Byline: Bill Bishop The Register-Guard

A University of Oregon sociology professor is claiming defamation and seeking $1.1 million from the authors of a column published in the New York Post last year that labeled him as anti-Semitic and listed him among six "left-wing extremists" who "indoctrinate students" through their teaching.

Adjunct professor Douglas Card names as defendants Daniel Pipes, a Middle East scholar and controversial Bush administration appointee to the U.S. Institute of Peace, and Pipes' research assistant, Jonathan Schanzer, a specialist in radical Islamic movements.

The June 25, 2002, op-ed piece remains in publication on the Web site of Campus Watch, a group Pipes formed through his Philadelphia think tank, Middle East Forum, to monitor and critique the teaching of Middle East issues.

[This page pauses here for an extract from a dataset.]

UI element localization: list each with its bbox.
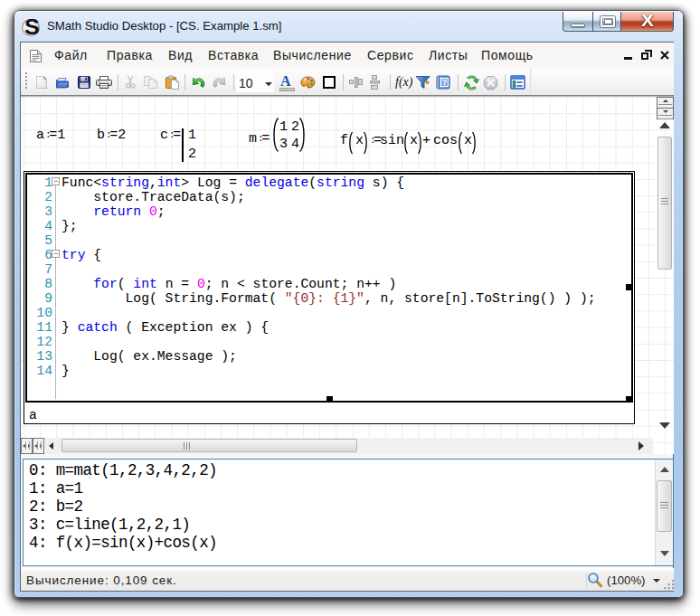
svg-text:?: ?: [442, 78, 448, 87]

The column, titled "Extremists on Campus," accuses Card of describing Israel as "a terrorist state" and Israelis as "baby killers" in his course. The column also claims that Card insists that his students agree in a final exam with his view that Israel "stole land."

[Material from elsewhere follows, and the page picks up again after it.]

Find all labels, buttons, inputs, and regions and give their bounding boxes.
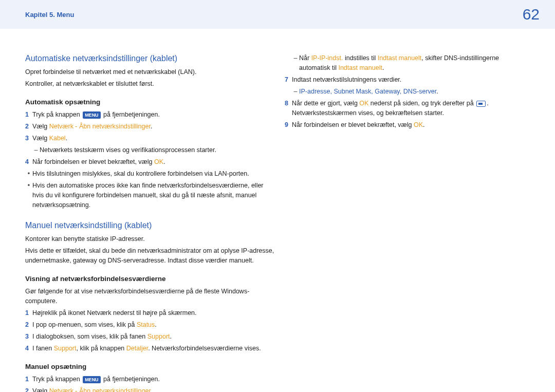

The column claims that "leftist activism that too often passes for Middle East scholarship" creates a wave of "verbal and physical attacks" on campuses and cites four examples - none at the UO.

In his lawsuit, Card says Pipes and Schanzer are wrong about how he teaches and their column is false and defamatory. The suit, filed by Eugene lawyer David Force, says Pipes and Schanzer refused to retract their statements after Card provided proof they were wrong.

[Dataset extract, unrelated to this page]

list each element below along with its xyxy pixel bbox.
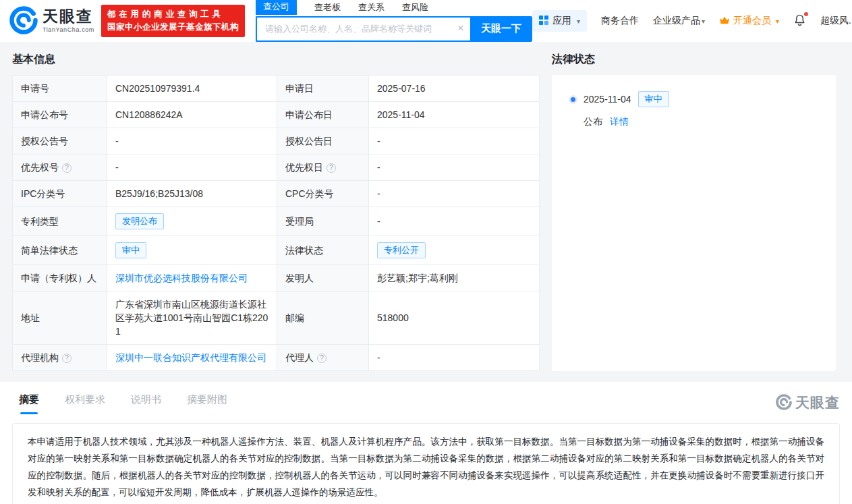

Card also claims Pipes and Schanzer tried to force him to provide names of his students and contents of his class examinations in violation of UO policy. Card also claims the authors tried to compel him to write an essay condemning political activism and expression in college classrooms in exchange for a retraction of their column.

Phone messages to Schanzer's office at The Washington Institute and to his cell phone were not returned on Monday. Two e-mails attempting to reach Pipes, one addressed to the staff of Campus Watch and another to the Middle East Forum, were not answered Monday.

However, in a letter to the editor of Jewish Review in Portland last year, Pipes and Schanzer stood behind their article. They said it was based on a complaint by one student, who got an A in Card's class. They also said character references Card collected from local Jewish leaders were "irrelevant" to their criticism.

Pipes, an outspoken critic of radical Islamic groups who espouse violence, drew criticism in the U.S. Senate after President Bush nominated him to one of eight seats on the U.S. Institute of Peace. Critics delayed his confirmation to investigate whether Pipes is anti-Muslim.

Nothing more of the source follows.